**What the exercise asks:**
A single stretch of the material below is to be transcribed exactly, starting at the line with "The height and width of the screenshot is (2576, 247)." and ending after the line with "Image resolution: width=669".

================

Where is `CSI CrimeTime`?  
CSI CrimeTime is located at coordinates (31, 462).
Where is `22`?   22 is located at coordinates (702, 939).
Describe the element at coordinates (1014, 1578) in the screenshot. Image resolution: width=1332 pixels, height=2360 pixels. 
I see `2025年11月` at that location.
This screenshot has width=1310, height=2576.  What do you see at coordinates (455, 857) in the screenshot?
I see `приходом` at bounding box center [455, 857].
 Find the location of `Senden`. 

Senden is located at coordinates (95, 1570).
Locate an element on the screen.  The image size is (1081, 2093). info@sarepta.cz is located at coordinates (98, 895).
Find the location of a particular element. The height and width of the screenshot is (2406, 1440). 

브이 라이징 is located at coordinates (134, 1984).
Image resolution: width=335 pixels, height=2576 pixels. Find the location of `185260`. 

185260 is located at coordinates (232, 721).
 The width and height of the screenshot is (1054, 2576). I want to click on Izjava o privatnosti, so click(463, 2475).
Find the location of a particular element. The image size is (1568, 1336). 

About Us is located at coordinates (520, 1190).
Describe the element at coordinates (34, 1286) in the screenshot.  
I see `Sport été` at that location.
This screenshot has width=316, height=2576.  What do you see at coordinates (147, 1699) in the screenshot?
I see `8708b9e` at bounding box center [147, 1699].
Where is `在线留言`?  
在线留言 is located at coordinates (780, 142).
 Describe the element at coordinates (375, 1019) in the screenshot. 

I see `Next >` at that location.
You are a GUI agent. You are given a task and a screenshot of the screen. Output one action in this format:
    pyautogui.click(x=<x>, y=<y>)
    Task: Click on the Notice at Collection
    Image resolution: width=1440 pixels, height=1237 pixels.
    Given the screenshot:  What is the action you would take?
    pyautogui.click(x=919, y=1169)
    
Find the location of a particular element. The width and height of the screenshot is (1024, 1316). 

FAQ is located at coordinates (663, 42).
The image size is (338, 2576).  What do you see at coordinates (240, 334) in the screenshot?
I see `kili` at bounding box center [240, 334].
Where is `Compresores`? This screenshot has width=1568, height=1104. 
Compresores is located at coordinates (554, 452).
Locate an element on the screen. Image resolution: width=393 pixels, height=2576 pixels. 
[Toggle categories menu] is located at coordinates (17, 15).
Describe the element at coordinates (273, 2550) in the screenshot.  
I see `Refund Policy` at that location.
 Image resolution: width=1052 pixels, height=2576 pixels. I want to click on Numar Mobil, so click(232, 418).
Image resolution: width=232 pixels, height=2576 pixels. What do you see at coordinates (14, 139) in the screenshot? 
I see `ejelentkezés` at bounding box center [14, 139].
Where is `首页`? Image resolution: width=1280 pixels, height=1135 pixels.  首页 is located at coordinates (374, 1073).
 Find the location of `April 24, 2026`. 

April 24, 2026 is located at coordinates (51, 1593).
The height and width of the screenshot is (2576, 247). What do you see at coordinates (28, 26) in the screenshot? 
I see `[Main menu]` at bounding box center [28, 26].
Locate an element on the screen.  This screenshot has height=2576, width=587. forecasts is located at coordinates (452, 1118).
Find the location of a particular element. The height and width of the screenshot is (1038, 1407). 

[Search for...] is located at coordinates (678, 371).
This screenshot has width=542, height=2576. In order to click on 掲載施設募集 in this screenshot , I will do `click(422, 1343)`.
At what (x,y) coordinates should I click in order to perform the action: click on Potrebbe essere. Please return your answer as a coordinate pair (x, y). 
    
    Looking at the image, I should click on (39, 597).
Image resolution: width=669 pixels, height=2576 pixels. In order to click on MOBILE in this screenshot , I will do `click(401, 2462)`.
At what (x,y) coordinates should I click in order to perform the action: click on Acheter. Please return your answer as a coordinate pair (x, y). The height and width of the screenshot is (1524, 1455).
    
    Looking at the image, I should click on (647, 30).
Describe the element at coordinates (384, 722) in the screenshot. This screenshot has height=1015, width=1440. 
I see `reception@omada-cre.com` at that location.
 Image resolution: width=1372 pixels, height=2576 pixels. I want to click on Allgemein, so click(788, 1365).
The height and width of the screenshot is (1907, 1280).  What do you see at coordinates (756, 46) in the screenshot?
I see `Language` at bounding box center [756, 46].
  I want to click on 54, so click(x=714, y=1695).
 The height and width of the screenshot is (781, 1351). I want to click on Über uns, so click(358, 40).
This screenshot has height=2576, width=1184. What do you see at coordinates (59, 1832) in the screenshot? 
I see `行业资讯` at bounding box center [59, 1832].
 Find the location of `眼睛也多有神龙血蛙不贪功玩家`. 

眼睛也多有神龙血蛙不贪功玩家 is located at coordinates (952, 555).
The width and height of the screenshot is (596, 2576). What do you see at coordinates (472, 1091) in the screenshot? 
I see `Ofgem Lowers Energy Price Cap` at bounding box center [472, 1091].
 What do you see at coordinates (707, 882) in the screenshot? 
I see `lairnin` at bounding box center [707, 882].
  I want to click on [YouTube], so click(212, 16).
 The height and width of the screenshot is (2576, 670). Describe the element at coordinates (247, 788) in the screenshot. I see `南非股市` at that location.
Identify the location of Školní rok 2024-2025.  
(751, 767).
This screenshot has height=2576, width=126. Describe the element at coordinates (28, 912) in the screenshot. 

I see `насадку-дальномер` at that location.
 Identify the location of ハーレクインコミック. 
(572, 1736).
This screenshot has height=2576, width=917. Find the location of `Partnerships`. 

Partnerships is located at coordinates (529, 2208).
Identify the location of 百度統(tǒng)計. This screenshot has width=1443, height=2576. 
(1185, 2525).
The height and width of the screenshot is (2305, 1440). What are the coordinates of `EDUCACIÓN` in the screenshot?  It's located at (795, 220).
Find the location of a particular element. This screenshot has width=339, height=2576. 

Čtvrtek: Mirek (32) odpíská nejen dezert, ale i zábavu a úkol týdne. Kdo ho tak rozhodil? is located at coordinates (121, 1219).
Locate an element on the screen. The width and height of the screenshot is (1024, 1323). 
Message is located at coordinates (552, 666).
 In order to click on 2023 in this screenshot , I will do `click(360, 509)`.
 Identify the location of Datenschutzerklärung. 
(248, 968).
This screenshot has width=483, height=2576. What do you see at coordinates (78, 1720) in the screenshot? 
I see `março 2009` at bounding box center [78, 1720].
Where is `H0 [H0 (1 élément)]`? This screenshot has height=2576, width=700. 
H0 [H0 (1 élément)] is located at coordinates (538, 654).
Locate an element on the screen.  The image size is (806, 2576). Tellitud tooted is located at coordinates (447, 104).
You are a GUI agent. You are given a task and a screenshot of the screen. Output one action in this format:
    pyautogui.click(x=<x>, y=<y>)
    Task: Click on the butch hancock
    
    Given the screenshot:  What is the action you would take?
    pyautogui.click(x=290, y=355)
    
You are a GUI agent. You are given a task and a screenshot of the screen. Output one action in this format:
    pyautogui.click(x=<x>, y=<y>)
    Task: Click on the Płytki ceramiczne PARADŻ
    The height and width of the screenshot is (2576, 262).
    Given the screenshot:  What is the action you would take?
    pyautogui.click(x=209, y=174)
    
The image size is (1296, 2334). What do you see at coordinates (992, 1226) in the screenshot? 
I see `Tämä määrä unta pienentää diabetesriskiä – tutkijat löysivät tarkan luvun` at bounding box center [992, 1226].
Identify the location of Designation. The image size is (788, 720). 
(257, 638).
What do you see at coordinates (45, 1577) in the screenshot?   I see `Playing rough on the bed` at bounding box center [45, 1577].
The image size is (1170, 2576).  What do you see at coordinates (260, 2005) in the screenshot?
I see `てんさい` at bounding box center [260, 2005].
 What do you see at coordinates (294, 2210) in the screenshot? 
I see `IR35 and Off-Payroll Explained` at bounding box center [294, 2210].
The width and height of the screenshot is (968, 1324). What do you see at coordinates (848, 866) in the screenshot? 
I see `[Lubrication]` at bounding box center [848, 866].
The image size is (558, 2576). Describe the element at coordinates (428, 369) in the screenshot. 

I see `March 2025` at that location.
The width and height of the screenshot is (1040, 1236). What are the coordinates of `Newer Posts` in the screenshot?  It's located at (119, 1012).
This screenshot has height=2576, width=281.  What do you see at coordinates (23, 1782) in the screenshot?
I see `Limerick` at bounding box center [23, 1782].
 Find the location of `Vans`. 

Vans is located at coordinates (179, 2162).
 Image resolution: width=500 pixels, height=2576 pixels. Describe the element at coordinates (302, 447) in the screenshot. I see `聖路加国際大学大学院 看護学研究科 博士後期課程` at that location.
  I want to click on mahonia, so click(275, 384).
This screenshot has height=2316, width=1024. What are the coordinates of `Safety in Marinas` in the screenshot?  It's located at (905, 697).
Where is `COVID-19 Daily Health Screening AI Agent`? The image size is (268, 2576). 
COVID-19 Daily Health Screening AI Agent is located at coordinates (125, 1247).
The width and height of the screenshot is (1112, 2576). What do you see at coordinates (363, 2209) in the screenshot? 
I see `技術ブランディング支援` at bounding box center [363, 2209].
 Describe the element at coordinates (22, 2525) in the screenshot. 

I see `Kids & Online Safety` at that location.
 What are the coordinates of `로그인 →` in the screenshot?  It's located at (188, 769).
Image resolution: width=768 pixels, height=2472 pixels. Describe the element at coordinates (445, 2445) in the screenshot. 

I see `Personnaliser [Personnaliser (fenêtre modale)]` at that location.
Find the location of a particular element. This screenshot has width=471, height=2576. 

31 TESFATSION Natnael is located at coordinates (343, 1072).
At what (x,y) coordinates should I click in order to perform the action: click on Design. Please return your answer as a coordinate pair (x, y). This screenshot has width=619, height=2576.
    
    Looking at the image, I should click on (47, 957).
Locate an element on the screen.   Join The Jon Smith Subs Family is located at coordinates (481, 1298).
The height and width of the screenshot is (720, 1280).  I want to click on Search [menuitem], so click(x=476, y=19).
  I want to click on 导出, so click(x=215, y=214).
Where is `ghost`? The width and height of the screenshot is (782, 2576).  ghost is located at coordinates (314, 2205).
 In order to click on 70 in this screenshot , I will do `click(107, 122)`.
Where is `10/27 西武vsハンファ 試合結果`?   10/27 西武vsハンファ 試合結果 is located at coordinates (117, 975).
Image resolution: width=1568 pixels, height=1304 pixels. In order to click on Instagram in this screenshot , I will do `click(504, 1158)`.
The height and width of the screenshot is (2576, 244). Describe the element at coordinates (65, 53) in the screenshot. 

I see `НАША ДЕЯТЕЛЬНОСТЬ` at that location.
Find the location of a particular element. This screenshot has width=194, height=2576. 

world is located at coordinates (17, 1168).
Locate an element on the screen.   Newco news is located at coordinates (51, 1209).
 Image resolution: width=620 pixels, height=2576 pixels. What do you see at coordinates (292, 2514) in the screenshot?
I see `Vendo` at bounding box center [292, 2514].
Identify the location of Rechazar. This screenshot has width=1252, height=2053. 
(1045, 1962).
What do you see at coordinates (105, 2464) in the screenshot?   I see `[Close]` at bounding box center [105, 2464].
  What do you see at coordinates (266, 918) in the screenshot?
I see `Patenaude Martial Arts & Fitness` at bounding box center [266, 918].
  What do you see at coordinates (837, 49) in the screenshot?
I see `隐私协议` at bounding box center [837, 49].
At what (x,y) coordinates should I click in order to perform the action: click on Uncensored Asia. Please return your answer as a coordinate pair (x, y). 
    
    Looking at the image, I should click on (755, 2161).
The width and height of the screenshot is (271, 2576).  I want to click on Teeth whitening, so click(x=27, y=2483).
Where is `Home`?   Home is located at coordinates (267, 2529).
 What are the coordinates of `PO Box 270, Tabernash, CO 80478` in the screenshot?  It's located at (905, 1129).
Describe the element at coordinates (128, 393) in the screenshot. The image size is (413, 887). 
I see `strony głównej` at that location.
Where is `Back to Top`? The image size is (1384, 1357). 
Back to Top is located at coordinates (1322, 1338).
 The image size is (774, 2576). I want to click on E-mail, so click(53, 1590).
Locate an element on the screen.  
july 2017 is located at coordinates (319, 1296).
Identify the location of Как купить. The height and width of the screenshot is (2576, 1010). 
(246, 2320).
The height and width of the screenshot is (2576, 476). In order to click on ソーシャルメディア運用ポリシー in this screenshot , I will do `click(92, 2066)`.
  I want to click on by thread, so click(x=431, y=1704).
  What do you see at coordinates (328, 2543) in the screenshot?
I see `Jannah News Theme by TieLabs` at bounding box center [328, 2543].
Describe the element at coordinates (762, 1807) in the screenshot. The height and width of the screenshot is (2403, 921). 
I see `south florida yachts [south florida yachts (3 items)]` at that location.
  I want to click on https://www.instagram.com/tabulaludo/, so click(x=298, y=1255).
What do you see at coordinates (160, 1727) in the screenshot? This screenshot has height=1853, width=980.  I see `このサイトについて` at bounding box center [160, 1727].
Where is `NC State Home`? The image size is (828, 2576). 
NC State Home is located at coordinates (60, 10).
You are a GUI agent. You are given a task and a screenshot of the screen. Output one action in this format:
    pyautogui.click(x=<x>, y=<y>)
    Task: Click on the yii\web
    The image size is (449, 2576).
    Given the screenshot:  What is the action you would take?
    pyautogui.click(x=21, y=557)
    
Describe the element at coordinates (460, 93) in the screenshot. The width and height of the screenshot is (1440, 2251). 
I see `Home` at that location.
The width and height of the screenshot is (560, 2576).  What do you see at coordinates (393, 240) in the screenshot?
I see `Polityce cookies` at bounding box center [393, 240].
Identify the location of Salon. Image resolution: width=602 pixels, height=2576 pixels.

================

**Written reply:**
The height and width of the screenshot is (2576, 247). What do you see at coordinates (28, 26) in the screenshot? 
I see `[Main menu]` at bounding box center [28, 26].
Locate an element on the screen.  This screenshot has height=2576, width=587. forecasts is located at coordinates (452, 1118).
Find the location of a particular element. The height and width of the screenshot is (1038, 1407). 

[Search for...] is located at coordinates (678, 371).
This screenshot has width=542, height=2576. In order to click on 掲載施設募集 in this screenshot , I will do `click(422, 1343)`.
At what (x,y) coordinates should I click in order to perform the action: click on Potrebbe essere. Please return your answer as a coordinate pair (x, y). 
    
    Looking at the image, I should click on (39, 597).
Image resolution: width=669 pixels, height=2576 pixels. In order to click on MOBILE in this screenshot , I will do `click(401, 2462)`.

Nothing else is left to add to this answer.